Saturday, June 22

Project Management - Part III

 
Project resource management requires you to know and work with the bandwidth of your team. Identify their individual strengths, weaknesses, and synergy with other team members. It all comes back to that part about helping team members grow.

Project communications management is making sure everyone involved is informed on changes, updates and issues at the right time. A breakdown in communications can be problematic, so it’s not an area where you want to be weak.

Project risk management can flag upcoming problems and equip you with the means to work around and through them, rather than causing major complications.

Project procurement management is about making sure you have the outside resources and materials when you need them, working with suppliers, vendors, other contractors, and specialized personnel

Stakeholder project management is about identifying all those that have a vested interest in the project outside of those directly working on the project.

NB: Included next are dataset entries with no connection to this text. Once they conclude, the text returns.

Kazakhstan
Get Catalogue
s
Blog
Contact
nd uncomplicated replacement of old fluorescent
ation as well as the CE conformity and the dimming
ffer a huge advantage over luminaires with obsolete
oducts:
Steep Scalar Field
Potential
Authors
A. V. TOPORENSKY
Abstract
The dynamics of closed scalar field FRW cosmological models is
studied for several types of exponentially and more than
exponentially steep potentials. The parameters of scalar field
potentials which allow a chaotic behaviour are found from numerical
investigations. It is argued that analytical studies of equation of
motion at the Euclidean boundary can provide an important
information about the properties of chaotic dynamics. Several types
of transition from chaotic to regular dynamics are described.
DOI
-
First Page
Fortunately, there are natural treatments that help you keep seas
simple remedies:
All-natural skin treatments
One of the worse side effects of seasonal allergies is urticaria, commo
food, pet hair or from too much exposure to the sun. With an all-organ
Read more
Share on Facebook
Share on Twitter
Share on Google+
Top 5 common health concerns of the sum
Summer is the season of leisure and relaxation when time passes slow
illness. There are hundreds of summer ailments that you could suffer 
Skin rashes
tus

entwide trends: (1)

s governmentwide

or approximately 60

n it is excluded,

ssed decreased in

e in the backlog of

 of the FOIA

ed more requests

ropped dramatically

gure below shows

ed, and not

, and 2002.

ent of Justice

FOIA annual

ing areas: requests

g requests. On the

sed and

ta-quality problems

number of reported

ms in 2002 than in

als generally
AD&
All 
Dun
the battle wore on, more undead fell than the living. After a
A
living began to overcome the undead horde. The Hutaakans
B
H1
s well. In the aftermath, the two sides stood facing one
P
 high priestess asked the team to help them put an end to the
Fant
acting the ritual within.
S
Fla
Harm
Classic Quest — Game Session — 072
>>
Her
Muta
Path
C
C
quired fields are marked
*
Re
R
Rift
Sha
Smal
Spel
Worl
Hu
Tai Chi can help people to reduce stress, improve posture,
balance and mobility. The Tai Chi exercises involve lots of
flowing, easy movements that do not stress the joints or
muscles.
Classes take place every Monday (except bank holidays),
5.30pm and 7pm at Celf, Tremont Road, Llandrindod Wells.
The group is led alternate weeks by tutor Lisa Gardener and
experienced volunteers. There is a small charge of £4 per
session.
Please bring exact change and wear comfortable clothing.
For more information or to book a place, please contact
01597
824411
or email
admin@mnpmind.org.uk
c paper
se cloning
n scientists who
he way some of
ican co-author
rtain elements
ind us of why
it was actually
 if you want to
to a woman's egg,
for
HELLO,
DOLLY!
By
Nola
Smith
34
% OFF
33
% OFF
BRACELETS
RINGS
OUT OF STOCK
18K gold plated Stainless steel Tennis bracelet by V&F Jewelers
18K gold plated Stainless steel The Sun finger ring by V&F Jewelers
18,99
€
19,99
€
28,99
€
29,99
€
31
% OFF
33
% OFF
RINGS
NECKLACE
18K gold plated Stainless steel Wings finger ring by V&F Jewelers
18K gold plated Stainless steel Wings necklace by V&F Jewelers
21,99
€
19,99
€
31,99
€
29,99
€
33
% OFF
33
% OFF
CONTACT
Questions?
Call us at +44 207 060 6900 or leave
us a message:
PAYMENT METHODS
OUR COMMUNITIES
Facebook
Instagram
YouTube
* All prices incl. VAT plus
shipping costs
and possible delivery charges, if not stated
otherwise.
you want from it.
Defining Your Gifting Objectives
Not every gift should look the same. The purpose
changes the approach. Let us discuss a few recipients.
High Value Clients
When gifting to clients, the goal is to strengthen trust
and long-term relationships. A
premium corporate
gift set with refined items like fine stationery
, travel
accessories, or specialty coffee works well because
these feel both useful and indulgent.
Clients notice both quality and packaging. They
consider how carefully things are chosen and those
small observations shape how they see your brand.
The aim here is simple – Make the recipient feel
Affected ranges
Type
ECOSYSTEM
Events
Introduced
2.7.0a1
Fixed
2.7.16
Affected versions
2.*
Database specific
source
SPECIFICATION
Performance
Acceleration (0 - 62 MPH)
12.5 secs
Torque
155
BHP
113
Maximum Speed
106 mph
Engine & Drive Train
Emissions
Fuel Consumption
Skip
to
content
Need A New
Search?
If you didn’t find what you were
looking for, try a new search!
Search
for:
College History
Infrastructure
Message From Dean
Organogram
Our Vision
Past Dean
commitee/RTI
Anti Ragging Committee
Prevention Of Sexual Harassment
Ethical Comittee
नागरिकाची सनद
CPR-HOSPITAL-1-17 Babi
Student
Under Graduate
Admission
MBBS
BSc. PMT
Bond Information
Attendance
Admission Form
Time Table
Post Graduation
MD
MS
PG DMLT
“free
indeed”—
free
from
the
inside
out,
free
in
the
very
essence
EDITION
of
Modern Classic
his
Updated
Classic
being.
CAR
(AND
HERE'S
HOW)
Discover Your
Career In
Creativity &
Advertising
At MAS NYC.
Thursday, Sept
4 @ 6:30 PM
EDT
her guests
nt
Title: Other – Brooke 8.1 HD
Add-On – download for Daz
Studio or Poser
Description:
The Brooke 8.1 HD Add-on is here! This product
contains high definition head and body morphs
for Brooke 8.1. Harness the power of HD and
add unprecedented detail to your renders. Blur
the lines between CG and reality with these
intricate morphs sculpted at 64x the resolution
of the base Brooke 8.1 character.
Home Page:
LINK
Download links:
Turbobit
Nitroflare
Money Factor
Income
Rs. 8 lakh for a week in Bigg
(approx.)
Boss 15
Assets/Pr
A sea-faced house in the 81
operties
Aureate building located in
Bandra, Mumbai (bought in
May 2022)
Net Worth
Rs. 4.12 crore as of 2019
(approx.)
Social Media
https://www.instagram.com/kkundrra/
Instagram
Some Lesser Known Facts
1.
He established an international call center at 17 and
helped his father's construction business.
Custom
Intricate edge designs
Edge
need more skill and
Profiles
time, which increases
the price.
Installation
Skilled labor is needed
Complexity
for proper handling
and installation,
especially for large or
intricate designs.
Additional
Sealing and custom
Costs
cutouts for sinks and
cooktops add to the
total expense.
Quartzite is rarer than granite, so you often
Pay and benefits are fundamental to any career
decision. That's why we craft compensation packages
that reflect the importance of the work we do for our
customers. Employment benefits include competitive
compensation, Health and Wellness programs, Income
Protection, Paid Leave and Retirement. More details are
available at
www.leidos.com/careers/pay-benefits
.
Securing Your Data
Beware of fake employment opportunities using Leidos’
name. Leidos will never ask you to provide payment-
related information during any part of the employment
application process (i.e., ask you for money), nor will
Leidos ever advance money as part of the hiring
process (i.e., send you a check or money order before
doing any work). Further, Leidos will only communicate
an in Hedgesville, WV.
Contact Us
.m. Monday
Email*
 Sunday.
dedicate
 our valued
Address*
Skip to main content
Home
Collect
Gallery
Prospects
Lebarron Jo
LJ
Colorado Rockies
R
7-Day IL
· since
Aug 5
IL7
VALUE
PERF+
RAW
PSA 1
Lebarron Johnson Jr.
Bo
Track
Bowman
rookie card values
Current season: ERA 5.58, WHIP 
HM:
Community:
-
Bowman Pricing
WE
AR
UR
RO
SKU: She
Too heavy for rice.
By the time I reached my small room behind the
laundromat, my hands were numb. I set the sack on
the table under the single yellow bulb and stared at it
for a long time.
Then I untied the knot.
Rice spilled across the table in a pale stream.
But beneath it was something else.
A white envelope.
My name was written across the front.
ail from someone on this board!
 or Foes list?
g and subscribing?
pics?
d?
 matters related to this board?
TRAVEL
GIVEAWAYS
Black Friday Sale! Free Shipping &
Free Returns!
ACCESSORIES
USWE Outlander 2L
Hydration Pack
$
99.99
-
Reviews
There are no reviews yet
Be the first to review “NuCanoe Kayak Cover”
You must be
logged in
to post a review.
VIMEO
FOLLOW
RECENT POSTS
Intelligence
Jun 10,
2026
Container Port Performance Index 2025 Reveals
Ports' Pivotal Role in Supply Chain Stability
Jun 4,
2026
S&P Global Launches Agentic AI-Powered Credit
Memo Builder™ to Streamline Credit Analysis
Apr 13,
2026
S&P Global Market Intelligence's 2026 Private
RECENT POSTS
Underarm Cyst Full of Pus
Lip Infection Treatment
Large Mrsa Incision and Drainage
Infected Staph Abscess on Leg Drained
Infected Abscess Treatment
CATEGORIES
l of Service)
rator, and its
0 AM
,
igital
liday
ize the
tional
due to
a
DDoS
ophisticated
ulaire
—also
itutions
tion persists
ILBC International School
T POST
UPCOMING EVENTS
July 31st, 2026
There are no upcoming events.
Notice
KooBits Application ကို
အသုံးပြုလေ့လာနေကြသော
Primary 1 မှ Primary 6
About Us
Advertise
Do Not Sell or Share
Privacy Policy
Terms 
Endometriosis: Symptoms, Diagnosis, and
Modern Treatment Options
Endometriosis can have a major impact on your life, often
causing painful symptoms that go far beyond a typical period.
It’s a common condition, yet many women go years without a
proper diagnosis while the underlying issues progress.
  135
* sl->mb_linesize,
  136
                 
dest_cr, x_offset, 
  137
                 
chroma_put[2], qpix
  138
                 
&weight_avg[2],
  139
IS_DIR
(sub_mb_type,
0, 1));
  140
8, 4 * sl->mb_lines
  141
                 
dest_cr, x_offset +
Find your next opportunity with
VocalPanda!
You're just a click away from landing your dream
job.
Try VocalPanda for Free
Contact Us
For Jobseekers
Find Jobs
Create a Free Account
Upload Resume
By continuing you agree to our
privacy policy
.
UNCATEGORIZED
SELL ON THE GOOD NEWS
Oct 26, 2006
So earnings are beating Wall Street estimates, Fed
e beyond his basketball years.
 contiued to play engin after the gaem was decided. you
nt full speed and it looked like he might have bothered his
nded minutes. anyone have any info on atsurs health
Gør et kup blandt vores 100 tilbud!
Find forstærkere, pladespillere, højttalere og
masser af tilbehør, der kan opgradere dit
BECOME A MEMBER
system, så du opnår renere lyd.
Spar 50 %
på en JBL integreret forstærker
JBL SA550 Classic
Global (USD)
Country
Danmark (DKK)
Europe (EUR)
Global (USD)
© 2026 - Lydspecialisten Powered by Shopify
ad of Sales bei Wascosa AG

These stakeholders are usually the ones who have authorized or funded the project.


It is true that you can work as a project manager without having any knowledge of the phases of a project or the ten knowledge areas of the project.  However, at the conclusion of your first project you will intuitively know about all of this, even though you may not be aware of the specific terms that you have learned in these three project management postings.

Having this knowledge upfront is simply a shortcut but in no way any kind of indication that you cannot be a project manager without this knowledge.

My knowledge of project management came from my MBA training and actually working on numerous projects after graduation.

I found out on my own that I needed to keep a detailed communications notebook of all communications, including making notes about my telephone calls, always making sure I had the names of everyone involved on the call.

Through experience, I learned to lay out an overall map of the project (Project Scope) to make sure I fully understood what needed to take place from beginning to end.  Through this scope, I was able to anticipate what personnel/supplies that I needed when and when I would have a short fall of people and needed to hire others.

Through experience, I learned what tasks needed to be done when or what tasks needed to be done before another one could start, as well as what tasks could be done simultaneously to reduce time and costs.

The ultimate goal of a project manager is to have the project be completed ON TIME and UNDER BUDGET with 100% of the quality mandated by the Stakeholder or project originator.  Understanding project management through the PMBOK and PMP certification is not required but is damn helpful with that process.